There’s no reliable way to detect that you were force-killed — but one legit hack is comparing timestamps on app resume vs prior session termination logs. I use this basic check:

let now = Date()
if lastCloseWasGraceful == false && now.timeIntervalSince(lastActive) < 5 {
    logOOMEventEstimate()
}

Some monitoring tools like Instabug or Embrace attempt to flag possible OOM events by correlating the last known session state. Just don’t trust automated crash metrics alone to expose these — they’re invisible unless you’re actively digging for them.

Console.log bombs with giant JSON objects are a silent killer

This one’s for anyone on React Native, Cordova, or Electron. I had this nasty performance tailspin on a pre-rendering task, and all it came down to was a single line:

console.log(JSON.stringify(obj, null, 2))

The object in question? A nested user state tree that spanned about 1.6MB serialized. Chromedriver paused. The mobile app went non-responsive. And Sentry? It got the report 40 seconds later, but the full payload exceeded the default max size for logging. So it dropped it silently.

Enabling structured console filtering + safe stringifying fixed it, but still — watch your logs. Verbose logging can not only tank perf but cause crashes that never report the root cause because the logging itself becomes the failure.

Misconfigured Proguard removes crash classnames in release build

If you’re using Proguard (or R8 now), you might see crashes in your logs but the actual class names are gone — just obfuscated placeholders. Did you forget to preserve your crash reporting classes?

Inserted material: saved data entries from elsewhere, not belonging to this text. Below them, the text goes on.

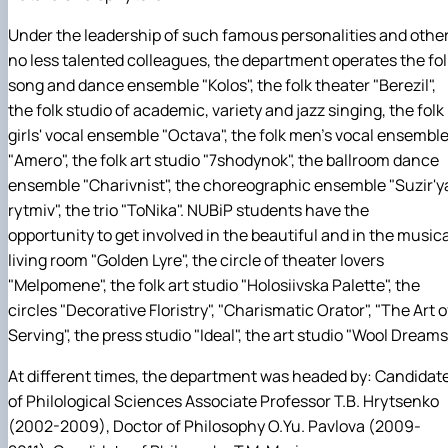
Under the leadership of such famous personalities and other
no less talented colleagues, the department operates the fol
song and dance ensemble "Kolos", the folk theater "Berezil",
the folk studio of academic, variety and jazz singing, the folk
girls' vocal ensemble "Octava", the folk men's vocal ensembl
"Amero", the folk art studio "7shodynok", the ballroom dance
ensemble "Charivnist", the choreographic ensemble "Suzir'y
rytmiv", the trio "ToNika". NUBiP students have the
opportunity to get involved in the beautiful and in the musica
living room "Golden Lyre", the circle of theater lovers
"Melpomene", the folk art studio "Holosiivska Palette", the
circles "Decorative Floristry", "Charismatic Orator", "The Art o
Serving", the press studio "Ideal", the art studio "Wool Dreams
At different times, the department was headed by: Candidat
of Philological Sciences Associate Professor T.B. Hrytsenko
(2002-2009), Doctor of Philosophy O.Yu. Pavlova (2009-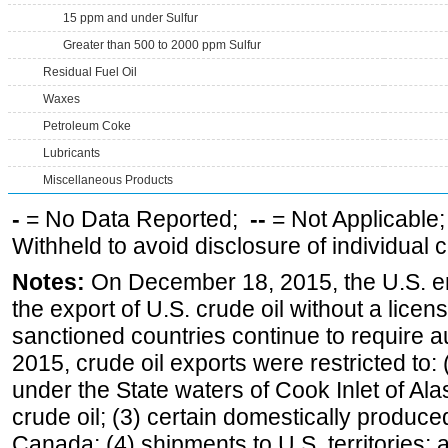
15 ppm and under Sulfur
Greater than 500 to 2000 ppm Sulfur
Residual Fuel Oil
Waxes
Petroleum Coke
Lubricants
Miscellaneous Products
-
= No Data Reported;
--
= Not Applicable
Withheld to avoid disclosure of individual
Notes:
On December 18, 2015, the U.S. ena
the export of U.S. crude oil without a lice
sanctioned countries continue to require a
2015, crude oil exports were restricted to: 
under the State waters of Cook Inlet of Al
crude oil; (3) certain domestically produce
Canada; (4) shipments to U.S. territories; a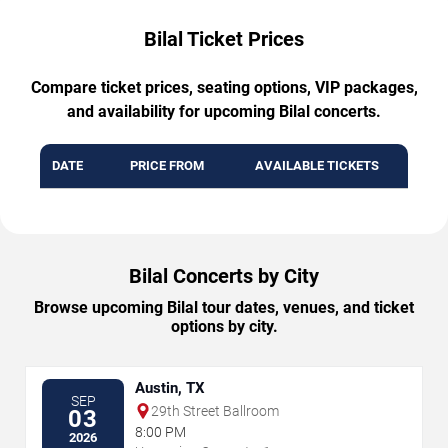
Bilal Ticket Prices
Compare ticket prices, seating options, VIP packages,
and availability for upcoming Bilal concerts.
DATE
PRICE FROM
AVAILABLE TICKETS
Bilal Concerts by City
Browse upcoming Bilal tour dates, venues, and ticket
options by city.
Austin, TX
SEP
29th Street Ballroom
03
8:00 PM
2026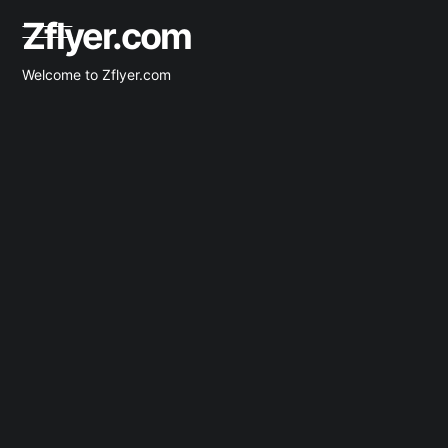
Skip
Zflyer.com
to
content
Welcome to Zflyer.com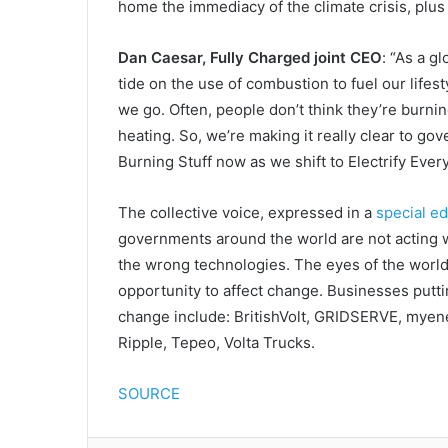
home the immediacy of the climate crisis, plus 
Dan Caesar, Fully Charged joint CEO
: “As a g
tide on the use of combustion to fuel our life
we go. Often, people don’t think they’re burnin
heating. So, we’re making it really clear to 
Burning Stuff now as we shift to Electrify Every
The collective voice, expressed in a
special ed
governments around the world are not acting w
the wrong technologies. The eyes of the worl
opportunity to affect change. Businesses putti
change include: BritishVolt, GRIDSERVE, myene
Ripple, Tepeo, Volta Trucks.
SOURCE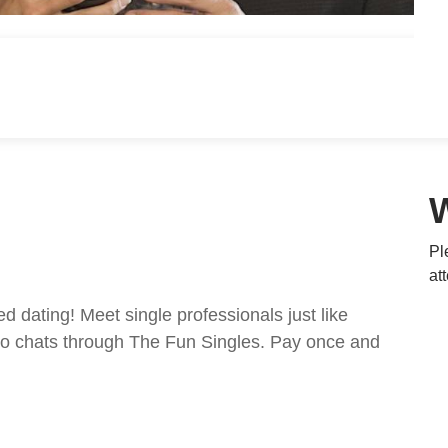
Pl
at
ed dating! Meet single professionals just like
ideo chats through The Fun Singles. Pay once and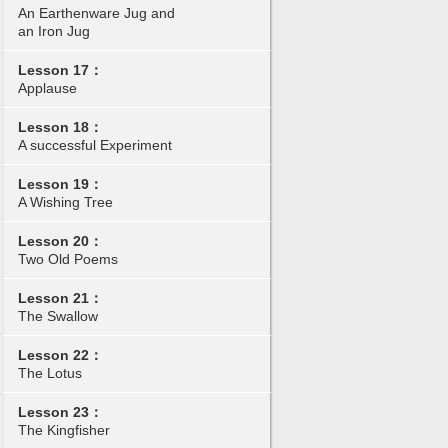
An Earthenware Jug and
an Iron Jug
Lesson 17：
Applause
Lesson 18：
A successful Experiment
Lesson 19：
A Wishing Tree
Lesson 20：
Two Old Poems
Lesson 21：
The Swallow
Lesson 22：
The Lotus
Lesson 23：
The Kingfisher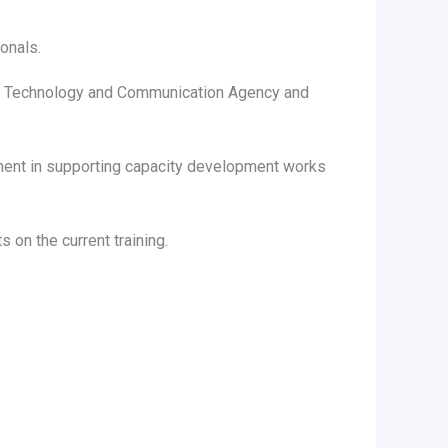
onals.
ce, Technology and Communication Agency and
ment in supporting capacity development works
on the current training.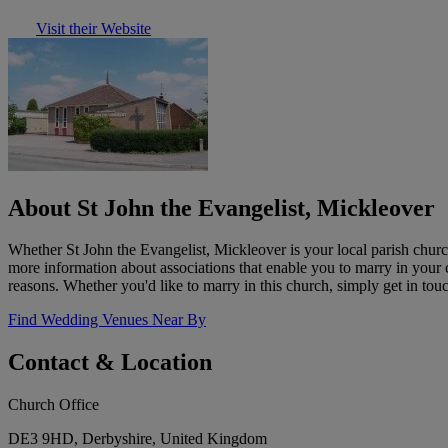
Visit their Website
About St John the Evangelist, Mickleover
Whether St John the Evangelist, Mickleover is your local parish churc
more information about associations that enable you to marry in your
reasons. Whether you'd like to marry in this church, simply get in tou
Find Wedding Venues Near By
Contact & Location
Church Office
DE3 9HD, Derbyshire, United Kingdom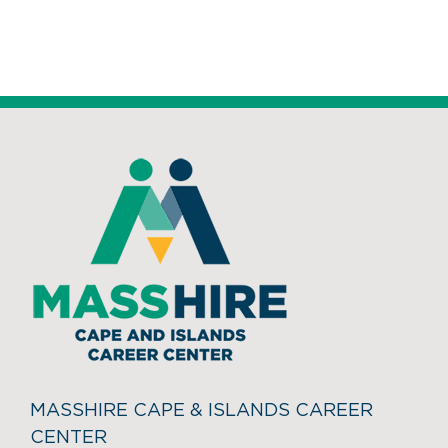
MASSHIRE CAPE & ISLANDS CAREER
CENTER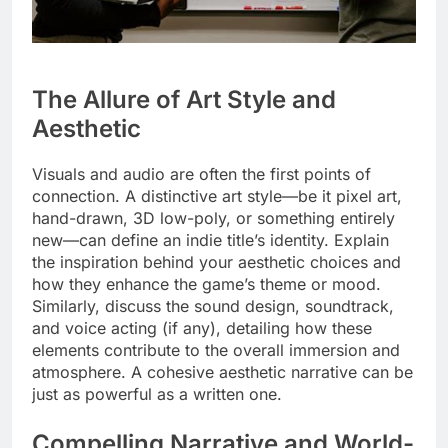
The Allure of Art Style and
Aesthetic
Visuals and audio are often the first points of
connection. A distinctive art style—be it pixel art,
hand-drawn, 3D low-poly, or something entirely
new—can define an indie title’s identity. Explain
the inspiration behind your aesthetic choices and
how they enhance the game’s theme or mood.
Similarly, discuss the sound design, soundtrack,
and voice acting (if any), detailing how these
elements contribute to the overall immersion and
atmosphere. A cohesive aesthetic narrative can be
just as powerful as a written one.
Compelling Narrative and World-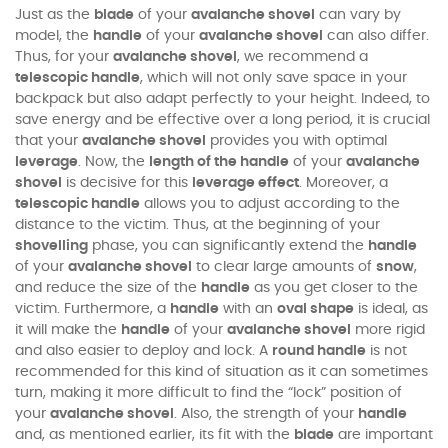
Just as the
blade
of your
avalanche shovel
can vary by
model, the
handle
of your
avalanche shovel
can also differ.
Thus, for your
avalanche shovel
, we recommend a
telescopic handle
, which will not only save space in your
backpack but also adapt perfectly to your height. Indeed, to
save energy and be effective over a long period, it is crucial
that your
avalanche shovel
provides you with optimal
leverage
. Now, the
length of the handle
of your
avalanche
shovel
is decisive for this
leverage effect
. Moreover, a
telescopic handle
allows you to adjust according to the
distance to the victim. Thus, at the beginning of your
shovelling
phase, you can significantly extend the
handle
of your
avalanche shovel
to clear large amounts of
snow
,
and reduce the size of the
handle
as you get closer to the
victim. Furthermore, a
handle
with an
oval shape
is ideal, as
it will make the
handle
of your
avalanche shovel
more rigid
and also easier to deploy and lock. A
round handle
is not
recommended for this kind of situation as it can sometimes
turn, making it more difficult to find the “lock” position of
your
avalanche shovel
. Also, the strength of your
handle
and, as mentioned earlier, its fit with the
blade
are important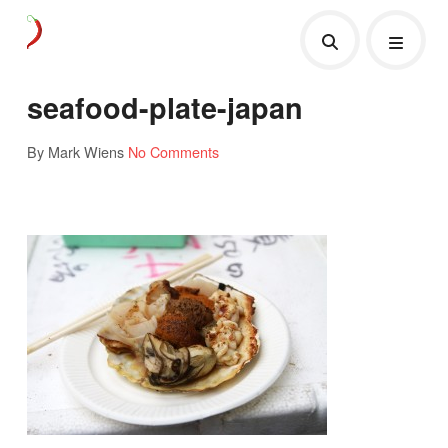
seafood-plate-japan
By Mark Wiens
No Comments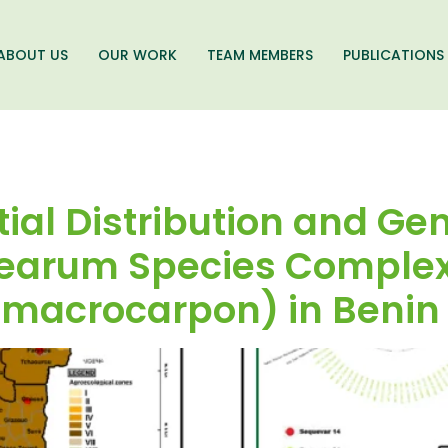
ABOUT US
OUR WORK
TEAM MEMBERS
PUBLICATIONS
tial Distribution and Gen
cearum Species Complex
macrocarpon) in Benin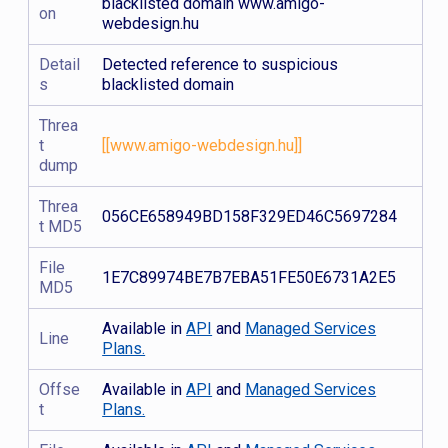
blacklisted domain www.amigo-
on
webdesign.hu
Detail
Detected reference to suspicious
s
blacklisted domain
Threa
t
[[www.amigo-webdesign.hu]]
dump
Threa
056CE658949BD158F329ED46C5697284
t MD5
File
1E7C89974BE7B7EBA51FE50E6731A2E5
MD5
Available in
API
and
Managed Services
Line
Plans.
Offse
Available in
API
and
Managed Services
t
Plans.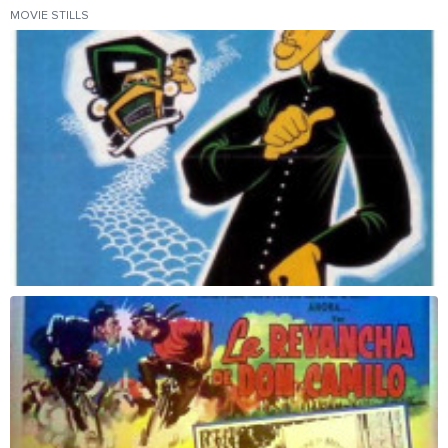
MOVIE STILLS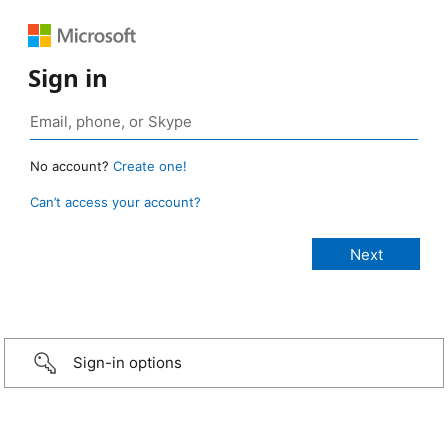
Sign in
No account?
Create one!
Can’t access your account?
Sign-in options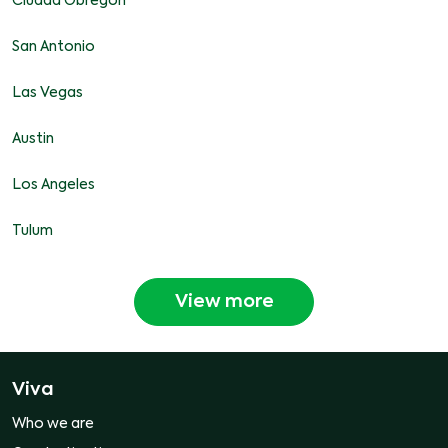
Ciudad Obregon
San Antonio
Las Vegas
Austin
Los Angeles
Tulum
View more
Viva
Who we are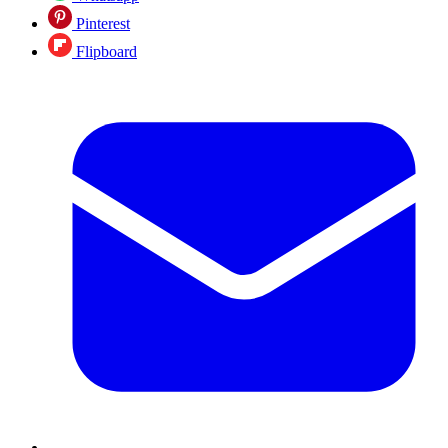
Pinterest
Flipboard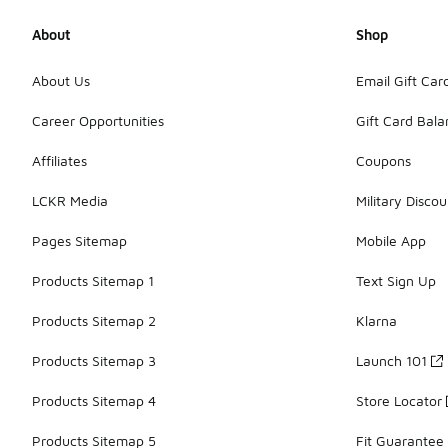
About
Shop
About Us
Email Gift Car
Career Opportunities
Gift Card Bal
Affiliates
Coupons
LCKR Media
Military Discou
Pages Sitemap
Mobile App
Products Sitemap 1
Text Sign Up
Products Sitemap 2
Klarna
Products Sitemap 3
Launch 101
Products Sitemap 4
Store Locator
Products Sitemap 5
Fit Guarantee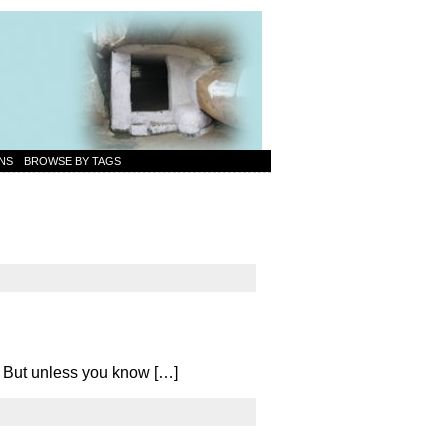
NS
BROWSE BY TAGS
d. But unless you know […]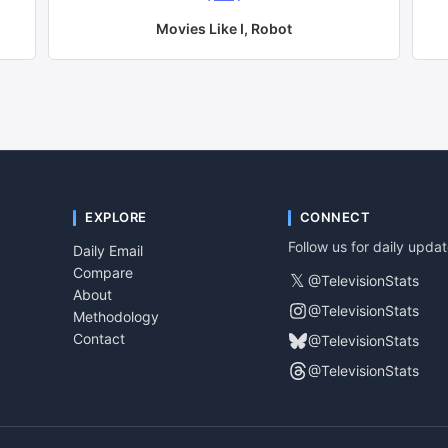
Movies Like
I, Robot
EXPLORE
CONNECT
Follow us for daily upda
Daily Email
Compare
𝕏
@TelevisionStats
About
@TelevisionStats
Methodology
Contact
@TelevisionStats
@TelevisionStats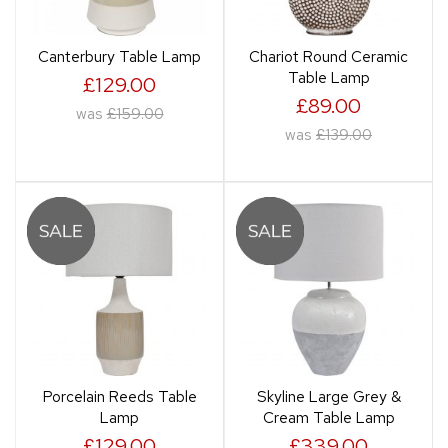
Canterbury Table Lamp
Chariot Round Ceramic
Table Lamp
£129.00
£89.00
was
£159.00
was
£139.00
Porcelain Reeds Table
Skyline Large Grey &
Lamp
Cream Table Lamp
£129.00
£339.00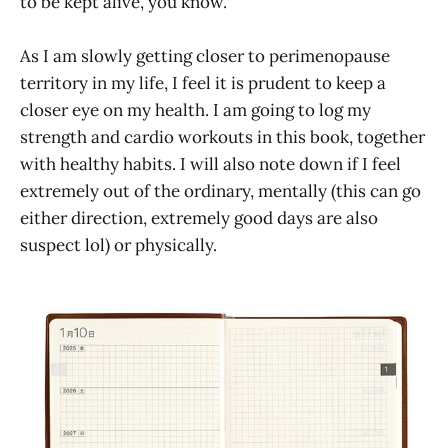
to be kept alive, you know.
As I am slowly getting closer to perimenopause
territory in my life, I feel it is prudent to keep a
closer eye on my health. I am going to log my
strength and cardio workouts in this book, together
with healthy habits. I will also note down if I feel
extremely out of the ordinary, mentally (this can go
either direction, extremely good days are also
suspect lol) or physically.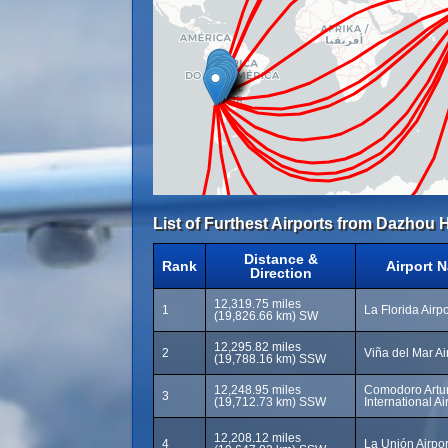
List of Furthest Airports from Dazhou H
Distance &
Rank
Airport 
Direction
12,319.75 miles
1
La Florida Airp
(19,826.66 km) SW
12,295.82 miles
2
Viña del Mar Ai
(19,788.16 km) SSW
12,248.95 miles
Comodoro Artur
3
(19,712.73 km) SSW
International Ai
12,208.12 miles
4
La Unión Airpor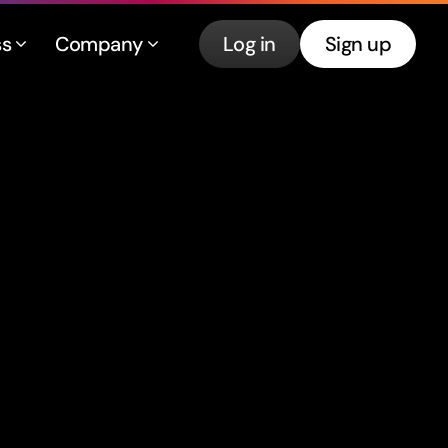
ss
Company
Log in
Sign up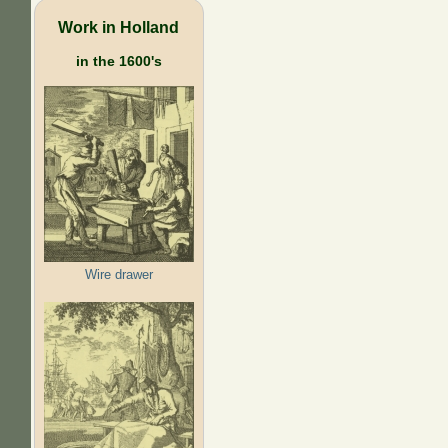
Work in Holland
in the 1600's
Wire drawer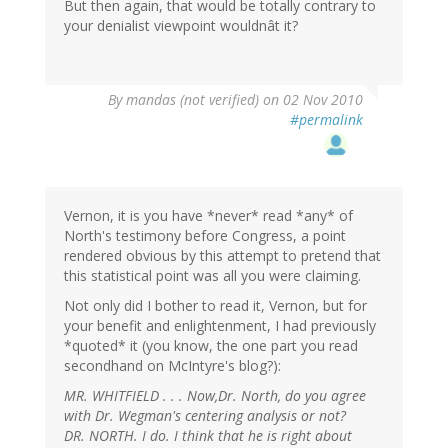
But then again, that would be totally contrary to
your denialist viewpoint wouldnât it?
By
mandas (not verified)
on 02 Nov 2010
#permalink
Vernon, it is you have *never* read *any* of
North's testimony before Congress, a point
rendered obvious by this attempt to pretend that
this statistical point was all you were claiming.
Not only did I bother to read it, Vernon, but for
your benefit and enlightenment, I had previously
*quoted* it (you know, the one part you read
secondhand on McIntyre's blog?):
MR. WHITFIELD . . . Now,Dr. North, do you agree
with Dr. Wegman's centering analysis or not?
DR. NORTH. I do. I think that he is right about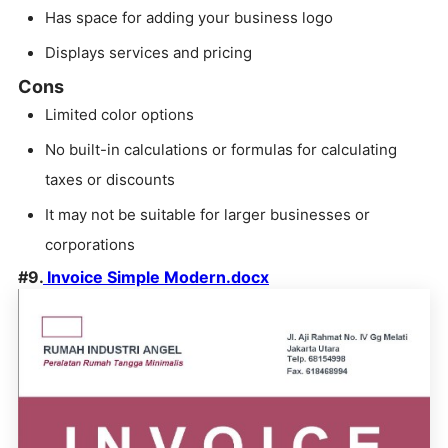
Has space for adding your business logo
Displays services and pricing
Cons
Limited color options
No built-in calculations or formulas for calculating
taxes or discounts
It may not be suitable for larger businesses or
corporations
#9.
Invoice Simple Modern.docx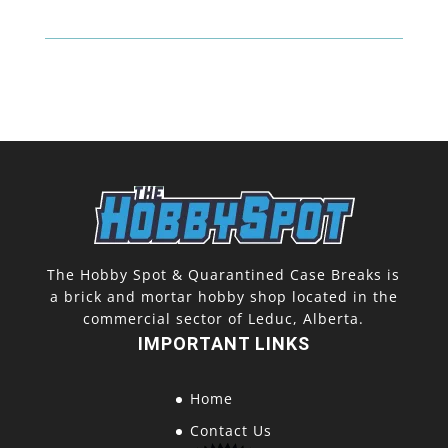
The Hobby Spot & Quarantined Case Breaks is
a brick and mortar hobby shop located in the
commercial sector of Leduc, Alberta.
IMPORTANT LINKS
Home
Contact Us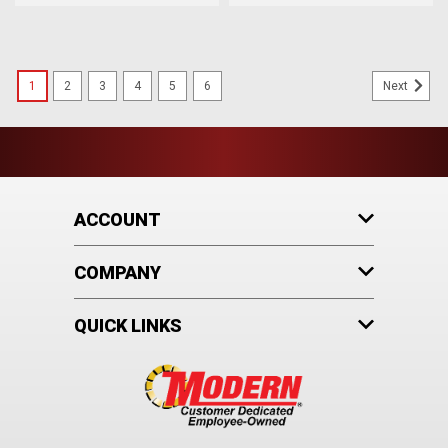
1
2
3
4
5
6
Next
ACCOUNT
COMPANY
QUICK LINKS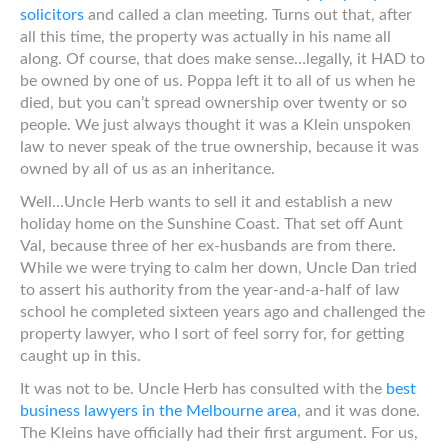
solicitors
and called a clan meeting. Turns out that, after
all this time, the property was actually in his name all
along. Of course, that does make sense…legally, it HAD to
be owned by one of us. Poppa left it to all of us when he
died, but you can’t spread ownership over twenty or so
people. We just always thought it was a Klein unspoken
law to never speak of the true ownership, because it was
owned by all of us as an inheritance.
Well…Uncle Herb wants to sell it and establish a new
holiday home on the Sunshine Coast. That set off Aunt
Val, because three of her ex-husbands are from there.
While we were trying to calm her down, Uncle Dan tried
to assert his authority from the year-and-a-half of law
school he completed sixteen years ago and challenged the
property lawyer, who I sort of feel sorry for, for getting
caught up in this.
It was not to be. Uncle Herb has consulted with the
best
business lawyers in the Melbourne area
, and it was done.
The Kleins have officially had their first argument. For us,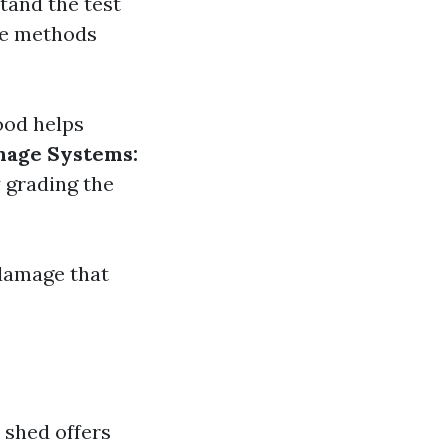
tand the test
are methods
ood helps
nage Systems:
 grading the
 damage that
 shed offers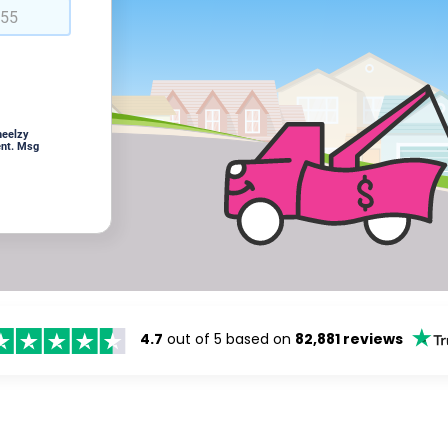
heelzy
ent. Msg
4.7
out of 5 based on
82,881 reviews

You must explicitly keep your crash handler annotations and Serializable/Parcelable classes if they’re involved in crash paths. The default Proguard template won’t do this. Here’s a minimal but critical setup:

-keep class com.yourapp.crash.** {*;}
-keepattributes *Annotation*
-keepclassmembers class ** throws java.lang.Exception

I once had half a release cycle go by before I saw that every crash listed in Play Console was attributed to: com.a.a.a(Unknown Source). Very helpful. Love the mystery.

Also: some dependencies (especially OkHttp variants or custom Retrofit converters) get mangled unless explicitly kept. If your crashes involve HTTP-level stack activity, add them too.